**Working data:**

▬▬▬

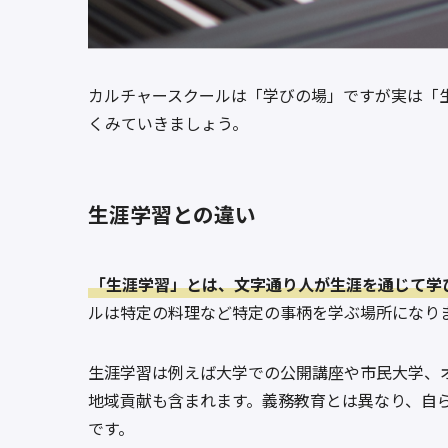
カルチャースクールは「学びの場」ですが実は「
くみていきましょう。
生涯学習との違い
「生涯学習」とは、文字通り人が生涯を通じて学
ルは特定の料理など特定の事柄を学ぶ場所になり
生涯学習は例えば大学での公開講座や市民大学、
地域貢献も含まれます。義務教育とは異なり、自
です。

▬▬▬

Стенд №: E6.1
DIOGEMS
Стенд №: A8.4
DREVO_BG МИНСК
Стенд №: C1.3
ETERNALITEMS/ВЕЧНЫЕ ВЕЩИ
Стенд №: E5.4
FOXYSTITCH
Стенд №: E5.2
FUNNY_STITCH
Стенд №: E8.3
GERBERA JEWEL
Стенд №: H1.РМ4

▬▬▬

**Your task:**
Line count for the word "Стенд": state how many lines of the listing hold it, and give only that number.

**Exercise response:**
7